Mayor, Superintendent Highlight Funding Needs for Capital Projects in Public Schools
PHILADELPHIA – In solidarity with Mayor Jim Kenney and the Philadelphia Federation of Teachers (PFT), Dr. William R. Hite, Superintendent of the School District of Philadelphia, highlighted the need for the adoption of the Mayor’s entire school funding proposal during a visit to Woodrow Wilson Middle School in northeast Philadelphia.
The visit came just weeks after the District announced its plan to accelerate and expand critical investments within its capital program, which would become reality if Mayor Kenney’s entire school funding proposal for Fiscal Year 2019 is adopted.
“Nothing is more important than the health and safety of our students, and we continue to advocate for funding so that we can provide the learning environments they deserve,” said Dr. Hite. “When our students are excited to come to school because their classrooms have been updated and they feel welcome in their learning spaces, they have the best opportunity for success.”

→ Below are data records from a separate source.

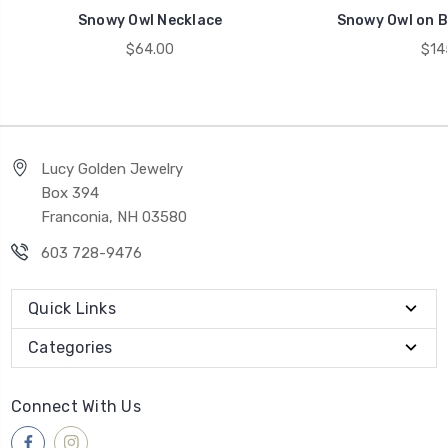
Snowy Owl Necklace
Snowy Owl on B
$64.00
$14
Lucy Golden Jewelry
Box 394
Franconia, NH 03580
603 728-9476
Quick Links
Categories
Connect With Us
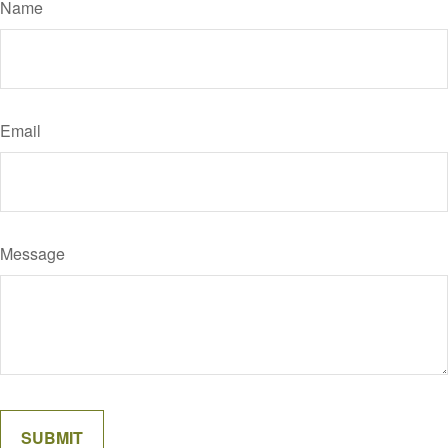
Name
Email
Message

Under the proposal, the District would be able to expand and accelerate lead paint abatement efforts, start planned building improvements sooner, and add additional projects to its five-year capital plan.
“The investments at Wilson will greatly benefit the students and teachers who spend their days there,” said Mayor Kenney. “We can’t prepare our students for the future when their classrooms are stuck in the past. That’s why I’ve proposed a budget that would add stability to District finances and allow for more improvements in facilities and educational programs. If we commit to supporting the District and sustaining its progress, we won’t just be celebrating more capital projects – we’ll be celebrating student achievement.”
Wilson Middle School would receive a new boiler, new paint, upgraded lighting, new technology, expanded outdoor recreational space, regulated heat, modernized science labs so students can engage in STEM, and new furniture, among other improvements.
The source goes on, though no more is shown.